Posted by Darren Urban on September 9, 2013 – 11:29 am

Bruce Arians just met with the media, and the locker room will be open in about 10 minutes. So, before then, some quick notes:

– Left tackle Levi Brown had some technique problems and needs to play better. But Arians said he didn’t think the offensive line play was “the end of the world.” He also said on two of the sacks Brown gave up a running back should have helped with a chip and went out into the pass pattern too early. Clearly, a change is not coming. But Arians is aware of it. “It doesn’t take a rocket scientist to see the most negative thing was the pressure on the quarterback and the sacks and the turnovers,” Arians said.

– The Cardinals got out the game “clean,” Arians said, although he said tight end Rob Housler (ankle) would probably miss another game.

– He thought the defense did well in a couple of key stands, especially after turnovers.
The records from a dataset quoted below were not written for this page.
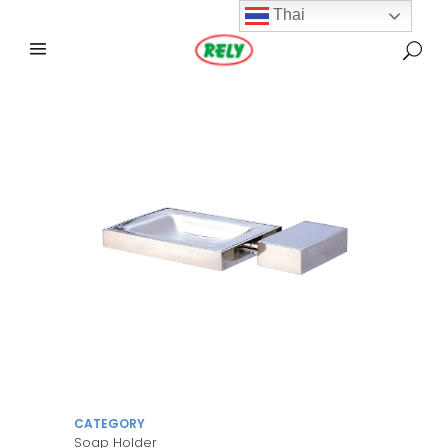
Thai
CATEGORY
Soap Holder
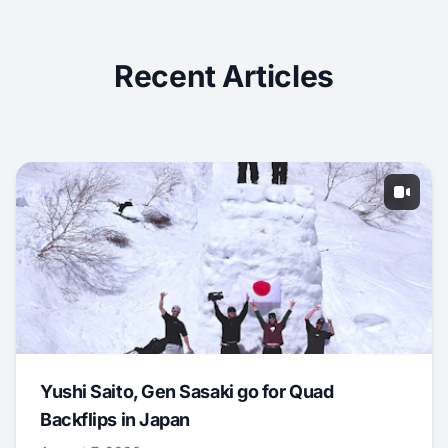
Recent Articles
Yushi Saito, Gen Sasaki go for Quad
Backflips in Japan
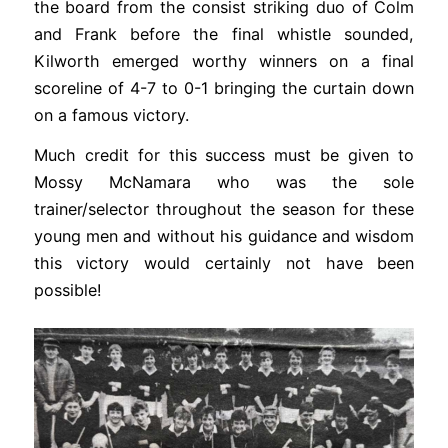
the board from the consist striking duo of Colm
and Frank before the final whistle sounded,
Kilworth emerged worthy winners on a final
scoreline of 4-7 to 0-1 bringing the curtain down
on a famous victory.
Much credit for this success must be given to
Mossy McNamara who was the sole
trainer/selector throughout the season for these
young men and without his guidance and wisdom
this victory would certainly not have been
possible!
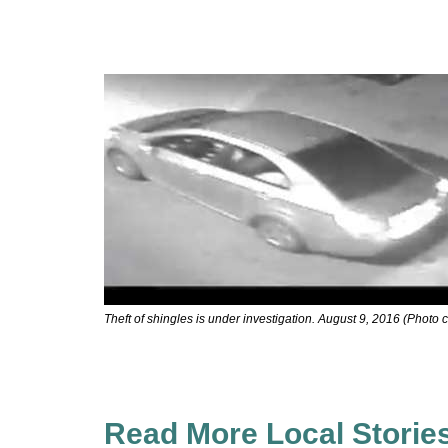
Theft of shingles is under investigation. August 9, 2016 (Photo 
Read More Local Storie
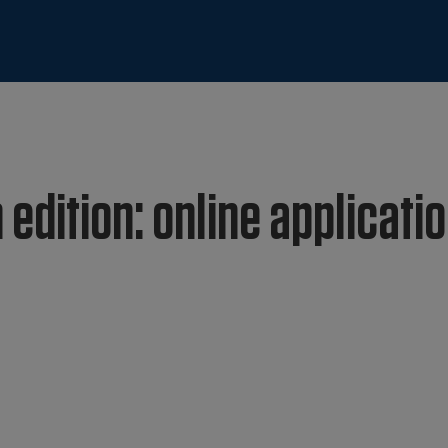
 edition: online applicati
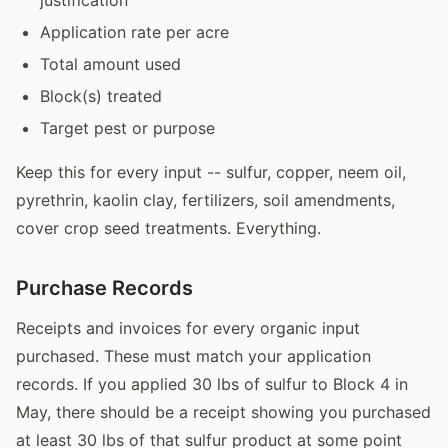
Application rate per acre
Total amount used
Block(s) treated
Target pest or purpose
Keep this for every input -- sulfur, copper, neem oil,
pyrethrin, kaolin clay, fertilizers, soil amendments,
cover crop seed treatments. Everything.
Purchase Records
Receipts and invoices for every organic input
purchased. These must match your application
records. If you applied 30 lbs of sulfur to Block 4 in
May, there should be a receipt showing you purchased
at least 30 lbs of that sulfur product at some point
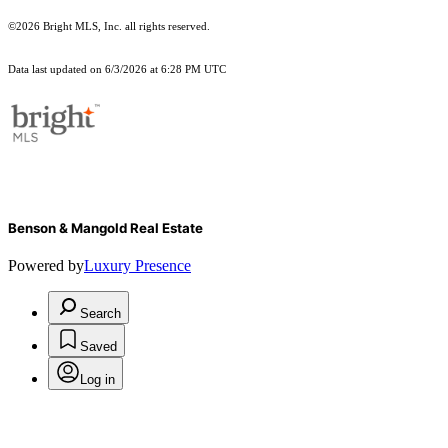
©2026 Bright MLS, Inc. all rights reserved.
Data last updated on 6/3/2026 at 6:28 PM UTC
Benson & Mangold Real Estate
Powered by
Luxury Presence
Search
Saved
Log in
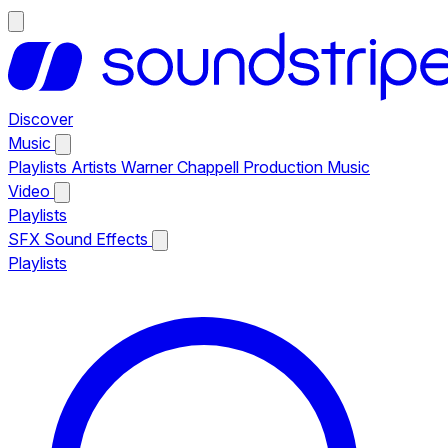
Discover
Music
Playlists
Artists
Warner Chappell Production Music
Video
Playlists
SFX
Sound Effects
Playlists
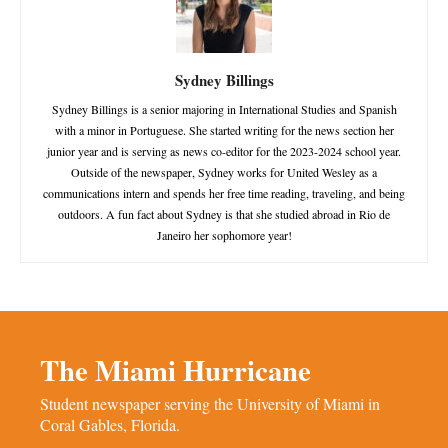
Sydney Billings
Sydney Billings is a senior majoring in International Studies and Spanish
with a minor in Portuguese. She started writing for the news section her
junior year and is serving as news co-editor for the 2023-2024 school year.
Outside of the newspaper, Sydney works for United Wesley as a
communications intern and spends her free time reading, traveling, and being
outdoors. A fun fact about Sydney is that she studied abroad in Rio de
Janeiro her sophomore year!
The Miami Hurricane
Student newspaper serving the University of Miami in
Coral Gables, Florida.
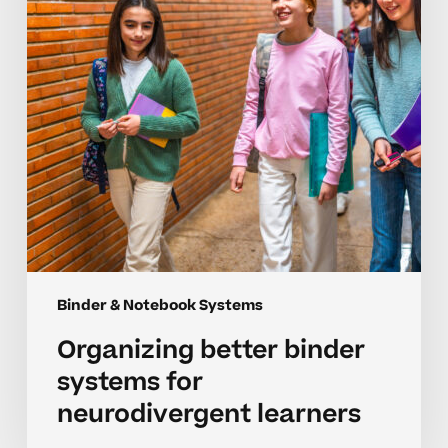
neurodivergent
learners
Binder & Notebook Systems
Organizing better binder
systems for
neurodivergent learners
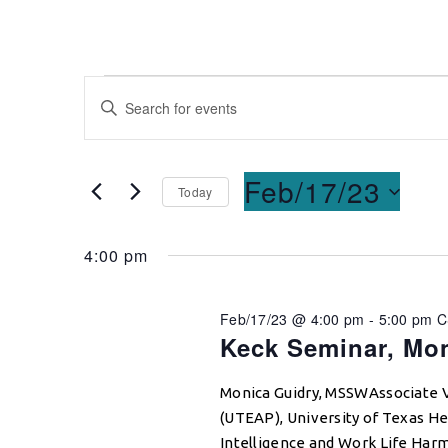
Events
Enter
Keyword.
Search
Search
for
and
Feb/17/23
Today
Events
Select
by
Views
date.
Keyword.
4:00 pm
Navigation
Feb/17/23 @ 4:00 pm
-
5:00 pm
C
Keck Seminar, Mo
Monica Guidry, MSSWAssociate 
(UTEAP), University of Texas He
Intelligence and Work Life Har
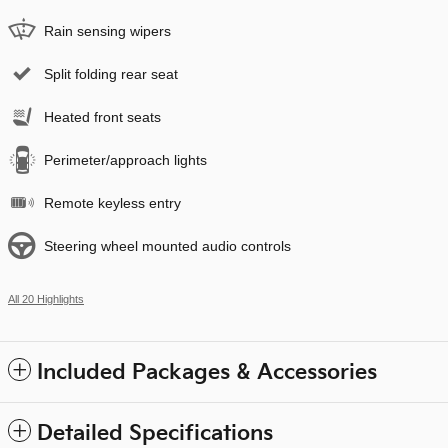
Rain sensing wipers
Split folding rear seat
Heated front seats
Perimeter/approach lights
Remote keyless entry
Steering wheel mounted audio controls
All 20 Highlights
Included Packages & Accessories
Detailed Specifications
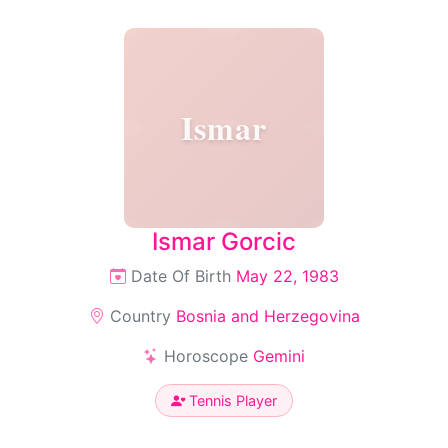
Ismar
Ismar Gorcic
Date Of Birth
May 22, 1983
Country
Bosnia and Herzegovina
Horoscope
Gemini
Tennis Player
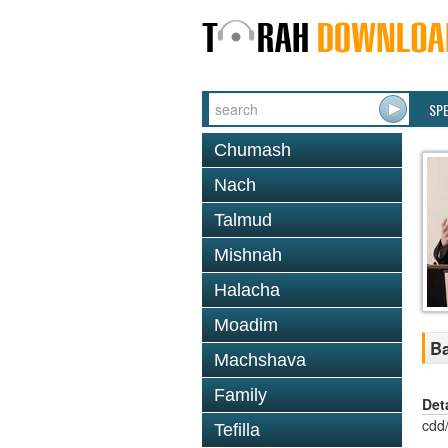
SP
Chumash
Nach
Talmud
Mishnah
Halacha
Moadim
Ba
Machshava
Family
Det
cdd
Tefilla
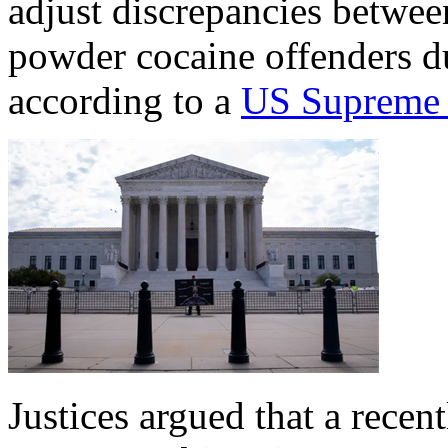
adjust discrepancies betwee
powder cocaine offenders d
according to a
US Supreme 
Justices argued that a recen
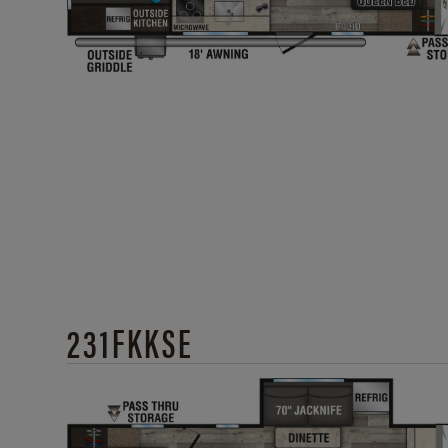
231FKKSE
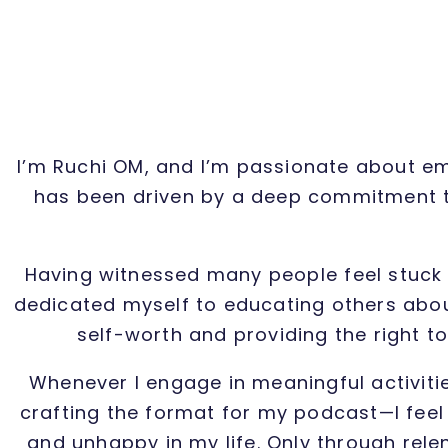
I’m Ruchi OM, and I’m passionate about emp
has been driven by a deep commitment to
Having witnessed many people feel stuck 
dedicated myself to educating others about
self-worth and providing the right t
Whenever I engage in meaningful activiti
crafting the format for my podcast—I feel a
and unhappy in my life. Only through rele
Obviously the pass rush was a problem. He said he liked the push provided up front by Dan Williams and Calais Campbell. It was hard not to notice he did not mention Darnell Dockett, who did not seem to show up much Sunday. Pass-rush-wise, Arians said too many players forgot about the proper technique like going with power moves instead of speed they might not have had. “Don’t all of a sudden go rogue” and forget your strengths, Arians said.
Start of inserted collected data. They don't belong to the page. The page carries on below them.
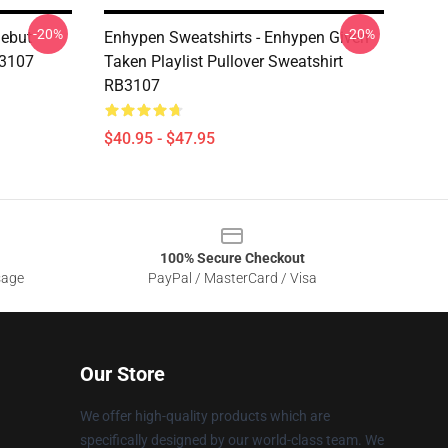
-20%
-20%
Debut
Enhypen Sweatshirts - Enhypen Given
B3107
Taken Playlist Pullover Sweatshirt
RB3107
$40.95 - $47.95
100% Secure Checkout
sage
PayPal / MasterCard / Visa
Our Store
We offer high-quality products which are
specifically designed by our world-class team. We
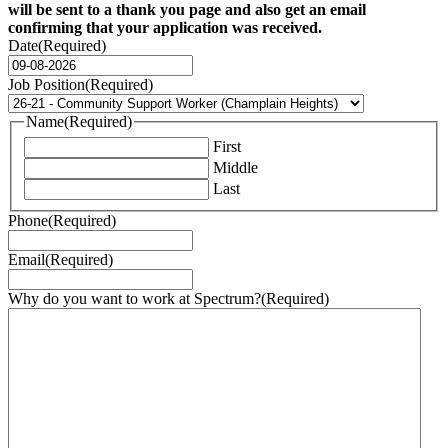
will be sent to a thank you page and also get an email
confirming that your application was received.
Date
(Required)
DD
dash
Job Position
(Required)
MM
dash
Name
(Required)
YYYY
First
Middle
Last
Phone
(Required)
Email
(Required)
Why do you want to work at Spectrum?
(Required)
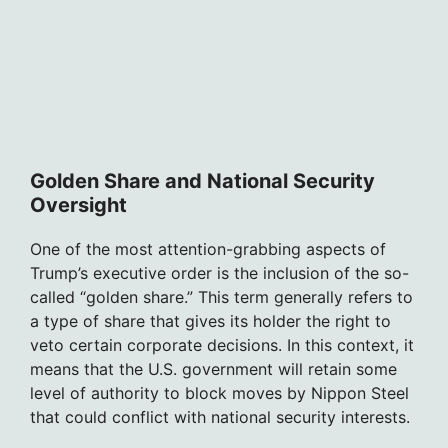
Golden Share and National Security
Oversight
One of the most attention-grabbing aspects of
Trump’s executive order is the inclusion of the so-
called “golden share.” This term generally refers to
a type of share that gives its holder the right to
veto certain corporate decisions. In this context, it
means that the U.S. government will retain some
level of authority to block moves by Nippon Steel
that could conflict with national security interests.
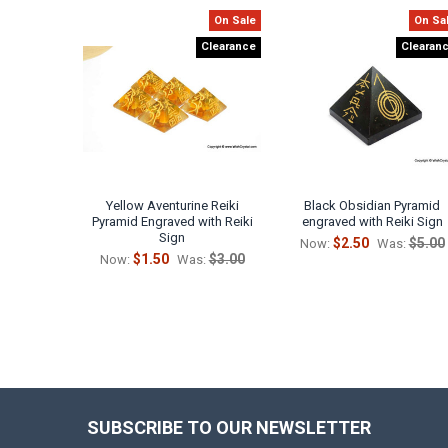
On Sale
On Sa
Related
Clearance
Clearan
Products
Yellow Aventurine Reiki
Black Obsidian Pyramid
Pyramid Engraved with Reiki
engraved with Reiki Sign
Sign
$2.50
$5.00
Now:
Was:
$1.50
$3.00
Now:
Was:
SUBSCRIBE TO OUR NEWSLETTER
Footer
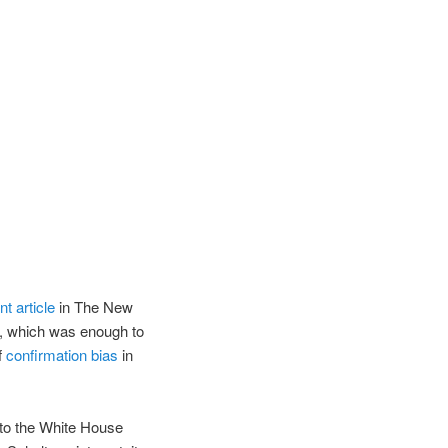
nt article
in The New
s, which was enough to
f
confirmation bias
in
 to the White House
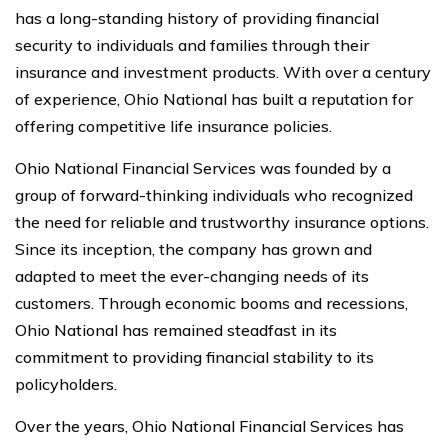
has a long-standing history of providing financial
security to individuals and families through their
insurance and investment products. With over a century
of experience, Ohio National has built a reputation for
offering competitive life insurance policies.
Ohio National Financial Services was founded by a
group of forward-thinking individuals who recognized
the need for reliable and trustworthy insurance options.
Since its inception, the company has grown and
adapted to meet the ever-changing needs of its
customers. Through economic booms and recessions,
Ohio National has remained steadfast in its
commitment to providing financial stability to its
policyholders.
Over the years, Ohio National Financial Services has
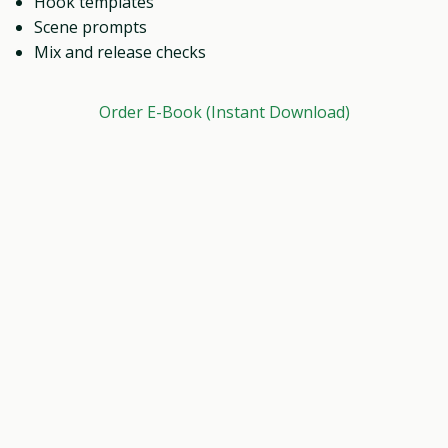
Hook templates
Scene prompts
Mix and release checks
Order E-Book (Instant Download)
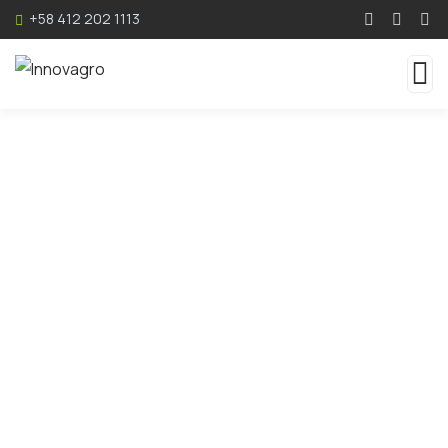
+58 412 202 1113
Service
Organic food is very popular and good for health
these days.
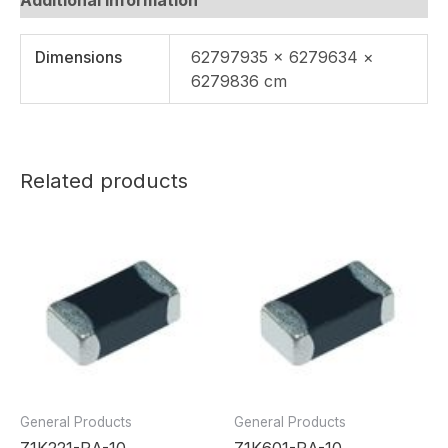
Dimensions
62797935 × 6279634 ×
6279836 cm
Related products
General Products
General Products
Z1K221-RA-10
Z1K601-RA-10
– Clearly Arians wasn’t thrilled with kicker Jay Feely, who not only missed the 50-yard field goal but “was poor on kickoffs.” The early squib kickoffs of Feely were not planned, Arians said. But Arians also said the Cardinals were not planning on looking at any other kickers right now. “We looked at the best kicker” available, Arians said in a reference to Dan Carpenter. It’s also notable that Feely, as a vested veteran, is guaranteed his $1.5 million salary now that he was on the roster the first week.

– Arians said the Feely miss, and the other red-zone visit that resulted in a Feely field goal instead of a touchdown, ultimately were scoring opportunities that cost the Cards the game.

– Arians talked about how the Cards had correctable problems for the most part. After the loss, he said he was “disappointed? Yes. Discouraged? Not at all.”